Leibniz, o último grande sucessor de Descartes, baseou sua doutrina na “harmonia preestabelecida” da realidade por obra da vontade divina. Distinguiu as verdades de fato -- contingentes e particulares -- das verdades de razão -- necessárias e universais --, porém considerou as primeiras redutíveis às segundas. Desse modo, se conhecêssemos as coisas em seu conceito, como Deus as conhece, poder-se-ia prever os acontecimentos, uma vez que a estrutura do real é racional ou inteligível. Assim sendo, o método da ciência não poderia ser o da indução, mas a dedução.
Sob uma perspectiva contrária, os empiristas britânicos refutaram a existência das idéias inatas e postularam que a mente é uma tabula rasa ou página em branco, cujo material provém da experiência. A oposição tradicional entre racionalismo e empirismo, no entanto, está longe de ser absoluta, pois filósofos empiristas como John Locke e, com maior dose de ceticismo, David Hume, embora insistissem em que todo conhecimento deve provir de uma “sensação”, não negaram o papel da razão como organizadora dos dados dos sentidos. O próprio fato de haver toda esta controvérsia em torno da problemática suscitada por Descartes revela a importância crucial das teses racionalistas.

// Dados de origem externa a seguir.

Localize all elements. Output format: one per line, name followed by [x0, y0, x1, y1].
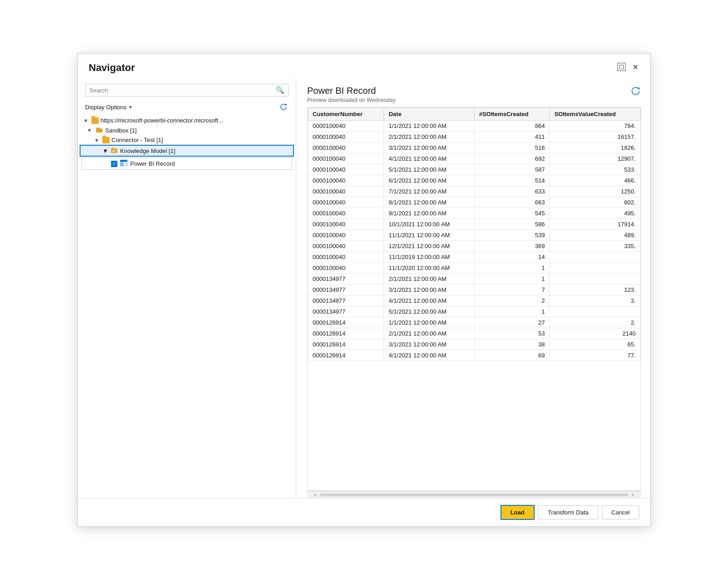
table-cell: 0000100040 — [308, 186, 384, 197]
table-row: 00001000408/1/2021 12:00:00 AM663602. — [308, 197, 641, 208]
table-cell: 1 — [474, 306, 549, 317]
table-row: 00001000402/1/2021 12:00:00 AM41116157. — [308, 132, 641, 142]
display-options-button[interactable]: Display Options ▼ — [85, 104, 133, 111]
left-panel: 🔍 Display Options ▼ ▼ — [78, 78, 296, 498]
svg-rect-0 — [96, 128, 102, 132]
table-cell — [550, 263, 641, 274]
table-cell: 586 — [474, 219, 549, 230]
table-cell: 1 — [474, 263, 549, 274]
tree-item-label: Connector - Test [1] — [111, 137, 292, 143]
table-cell: 65. — [550, 339, 641, 350]
tree-item-sandbox[interactable]: ▼ Sandbox [1] — [80, 125, 294, 135]
table-cell: 0000126914 — [308, 350, 384, 361]
table-cell: 2/1/2021 12:00:00 AM — [384, 328, 475, 339]
preview-subtitle: Preview downloaded on Wednesday — [307, 97, 395, 103]
expand-arrow-icon: ▼ — [94, 137, 101, 143]
scroll-track[interactable] — [320, 494, 628, 496]
table-cell: 3/1/2021 12:00:00 AM — [384, 142, 475, 153]
table-row: 00001000409/1/2021 12:00:00 AM545495. — [308, 208, 641, 219]
table-cell: 1/1/2021 12:00:00 AM — [384, 121, 475, 132]
table-cell: 8/1/2021 12:00:00 AM — [384, 197, 475, 208]
display-options-label: Display Options — [85, 104, 126, 111]
table-cell: 489. — [550, 230, 641, 241]
table-cell: 0000100040 — [308, 132, 384, 142]
table-row: 00001000405/1/2021 12:00:00 AM587533. — [308, 164, 641, 175]
table-cell: 0000100040 — [308, 142, 384, 153]
tree-item-label: Power BI Record — [130, 160, 288, 167]
table-row: 000010004010/1/2021 12:00:00 AM58617914. — [308, 219, 641, 230]
table-cell: 2140 — [550, 328, 641, 339]
table-row: 000010004012/1/2021 12:00:00 AM369335. — [308, 241, 641, 252]
transform-data-button[interactable]: Transform Data — [538, 505, 598, 519]
table-cell: 2 — [474, 295, 549, 306]
table-cell: 0000134977 — [308, 285, 384, 295]
table-cell: 0000100040 — [308, 208, 384, 219]
col-header-so-items-value: SOItemsValueCreated — [550, 108, 641, 121]
refresh-icon[interactable] — [278, 102, 288, 112]
table-row: 00001269143/1/2021 12:00:00 AM3865. — [308, 339, 641, 350]
scroll-left-icon[interactable]: ‹ — [314, 492, 316, 498]
cancel-button[interactable]: Cancel — [602, 505, 639, 519]
search-input[interactable] — [89, 87, 276, 94]
table-cell: 9/1/2021 12:00:00 AM — [384, 208, 475, 219]
preview-refresh-icon[interactable] — [630, 86, 641, 99]
minimize-button[interactable]: ☐ — [617, 63, 626, 71]
folder-icon — [91, 117, 99, 124]
tree-item-knowledge-model[interactable]: ▼ Knowledge Model [1] — [80, 145, 294, 157]
tree-item-label: https://microsoft-powerbi-connector.micr… — [101, 117, 292, 124]
expand-arrow-icon: ▼ — [83, 118, 90, 123]
table-cell: 864 — [474, 121, 549, 132]
data-table-container[interactable]: CustomerNumber Date #SOItemsCreated SOIt… — [307, 107, 641, 491]
connector-icon — [95, 127, 103, 134]
table-cell: 0000134977 — [308, 274, 384, 285]
checkbox-checked-icon[interactable] — [111, 161, 117, 167]
table-cell: 602. — [550, 197, 641, 208]
table-cell: 0000100040 — [308, 263, 384, 274]
table-cell: 1250. — [550, 186, 641, 197]
tree-item-root-url[interactable]: ▼ https://microsoft-powerbi-connector.mi… — [80, 116, 294, 125]
search-icon: 🔍 — [276, 86, 284, 94]
table-cell: 7/1/2021 12:00:00 AM — [384, 186, 475, 197]
preview-title-section: Power BI Record Preview downloaded on We… — [307, 86, 395, 103]
tree-item-power-bi-record[interactable]: Power BI Record — [81, 158, 292, 170]
tree-item-connector-test[interactable]: ▼ Connector - Test [1] — [80, 135, 294, 145]
table-row: 00001000403/1/2021 12:00:00 AM5161826. — [308, 142, 641, 153]
table-cell: 663 — [474, 197, 549, 208]
table-cell: 5/1/2021 12:00:00 AM — [384, 306, 475, 317]
title-bar: Navigator ☐ ✕ — [78, 54, 650, 74]
table-cell: 4/1/2021 12:00:00 AM — [384, 153, 475, 164]
svg-rect-1 — [97, 127, 99, 129]
col-header-date: Date — [384, 108, 475, 121]
table-cell: 784. — [550, 121, 641, 132]
svg-rect-3 — [112, 148, 114, 149]
tree-item-label: Sandbox [1] — [105, 127, 292, 134]
table-cell: 6/1/2021 12:00:00 AM — [384, 175, 475, 186]
table-cell: 4/1/2021 12:00:00 AM — [384, 350, 475, 361]
expand-arrow-icon: ▼ — [102, 148, 108, 154]
load-button[interactable]: Load — [500, 505, 535, 520]
table-cell: 10/1/2021 12:00:00 AM — [384, 219, 475, 230]
table-row: 000010004011/1/2019 12:00:00 AM14 — [308, 252, 641, 263]
table-cell: 27 — [474, 317, 549, 328]
table-cell: 1 — [474, 274, 549, 285]
close-button[interactable]: ✕ — [631, 63, 639, 71]
table-cell: 5/1/2021 12:00:00 AM — [384, 164, 475, 175]
table-cell: 14 — [474, 252, 549, 263]
table-cell: 53 — [474, 328, 549, 339]
right-panel: Power BI Record Preview downloaded on We… — [296, 78, 650, 498]
table-cell: 16157. — [550, 132, 641, 142]
table-cell: 4/1/2021 12:00:00 AM — [384, 295, 475, 306]
data-table: CustomerNumber Date #SOItemsCreated SOIt… — [308, 107, 641, 361]
table-cell: 2/1/2021 12:00:00 AM — [384, 132, 475, 142]
table-row: 00001000407/1/2021 12:00:00 AM6331250. — [308, 186, 641, 197]
table-cell: 0000100040 — [308, 197, 384, 208]
content-area: 🔍 Display Options ▼ ▼ — [78, 78, 650, 498]
table-cell: 466. — [550, 175, 641, 186]
table-cell: 545 — [474, 208, 549, 219]
window-title: Navigator — [89, 62, 135, 74]
scroll-right-icon[interactable]: › — [632, 492, 634, 498]
table-cell: 0000100040 — [308, 230, 384, 241]
table-cell: 7 — [474, 285, 549, 295]
table-cell: 11/1/2019 12:00:00 AM — [384, 252, 475, 263]
preview-title: Power BI Record — [307, 86, 395, 96]
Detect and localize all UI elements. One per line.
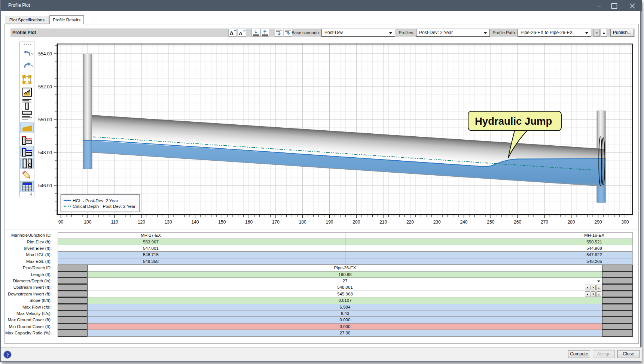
svg-text:300: 300 bbox=[621, 219, 629, 225]
svg-text:170: 170 bbox=[272, 219, 280, 225]
svg-text:550.00: 550.00 bbox=[38, 117, 52, 122]
svg-text:120: 120 bbox=[138, 219, 145, 225]
svg-text:180: 180 bbox=[299, 219, 306, 225]
svg-text:90: 90 bbox=[58, 219, 64, 225]
svg-text:260: 260 bbox=[514, 219, 521, 225]
svg-text:190: 190 bbox=[326, 219, 333, 225]
svg-text:250: 250 bbox=[487, 219, 494, 225]
svg-text:HGL - Post-Dev: 2 Year: HGL - Post-Dev: 2 Year bbox=[73, 198, 118, 203]
svg-text:220: 220 bbox=[406, 219, 414, 225]
svg-text:130: 130 bbox=[165, 219, 172, 225]
svg-text:A: A bbox=[230, 30, 234, 36]
svg-text:230: 230 bbox=[433, 219, 441, 225]
svg-text:100: 100 bbox=[84, 219, 91, 225]
svg-text:A: A bbox=[239, 31, 242, 36]
svg-text:150: 150 bbox=[218, 219, 226, 225]
svg-text:548.00: 548.00 bbox=[38, 150, 52, 155]
svg-text:Hydraulic Jump: Hydraulic Jump bbox=[475, 115, 552, 127]
svg-text:280: 280 bbox=[568, 219, 575, 225]
svg-text:210: 210 bbox=[379, 219, 387, 225]
svg-text:160: 160 bbox=[245, 219, 253, 225]
svg-text:546.00: 546.00 bbox=[38, 183, 52, 188]
svg-text:290: 290 bbox=[594, 219, 602, 225]
svg-text:270: 270 bbox=[541, 219, 548, 225]
svg-text:200: 200 bbox=[352, 219, 360, 225]
svg-text:240: 240 bbox=[460, 219, 467, 225]
svg-text:554.00: 554.00 bbox=[38, 51, 52, 57]
svg-text:552.00: 552.00 bbox=[38, 84, 52, 90]
svg-text:110: 110 bbox=[111, 219, 118, 225]
svg-text:?: ? bbox=[6, 352, 9, 358]
svg-text:Critical Depth - Post-Dev: 2 Y: Critical Depth - Post-Dev: 2 Year bbox=[73, 204, 135, 209]
svg-text:140: 140 bbox=[191, 219, 199, 225]
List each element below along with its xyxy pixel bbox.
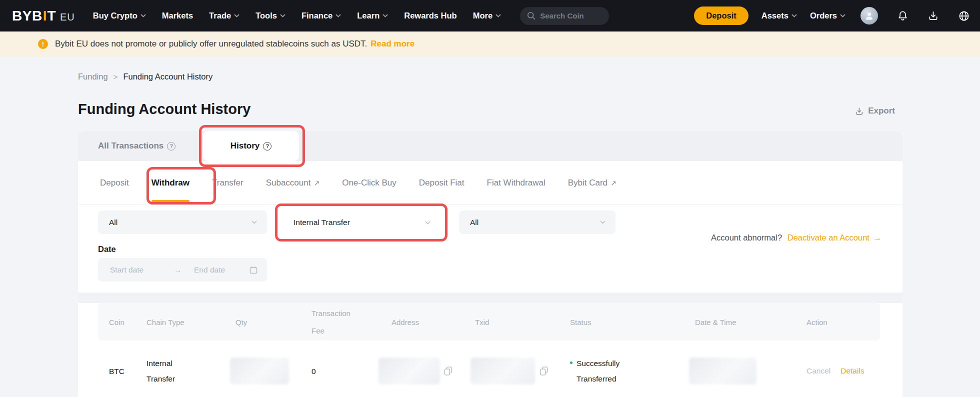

O racionalismo cartesiano e o empirismo inglês desembocaram no Iluminismo do século XVIII. A razão e a experiência de que resulta o conhecimento científico do mundo e da sociedade bem como a possibilidade de transformá-los são instâncias em nome das quais se passou a criticar todos os valores do mundo medieval.
A nova interpretação dada à teoria do conhecimento pelo filósofo alemão Immanuel Kant, ao desenvolver seu idealismo crítico, representou uma tentativa de superar a controvérsia entre as propostas racionalistas e empiristas extremas.


Entendido como posição filosófica que sustenta a racionalidade do mundo natural e do mundo humano, o racionalismo corresponde a uma exigência fundamental da ciência: discursos lógicos, verificáveis, que pretendem apreender e enunciar a racionalidade ou inteligibilidade do real. Ao postular a identidade do pensamento e do ser, o racionalismo sustenta que a razão é a unidade não só do pensamento consigo mesmo, mas a unidade do mundo e do espírito, o fundamento substancial tanto da consciência quanto do exterior e da natureza, pressuposto que assegura a possibilidade do conhecimento e da ação humana coerente. Para além de seus possíveis elementos dogmáticos, a filosofia racionalista, ao ressaltar o problema da fundamentação do conhecimento como base da especulação filosófica, marcou os rumos do pensamento ocidental.

1.27. Empirismo

Na história do pensamento, o racionalismo fundou-se sobre a crença na capacidade do intelecto humano para compreender a realidade. Incorreu, todavia, em excessos metafísicos que fizeram dele um sistema filosófico fechado. Diante disso, surgiria na Inglaterra o empirismo, segundo o qual nenhuma certeza é possível, nenhuma verdade é absoluta, já que não existem idéias inatas e o pensamento só existe como fruto da experiência sensível.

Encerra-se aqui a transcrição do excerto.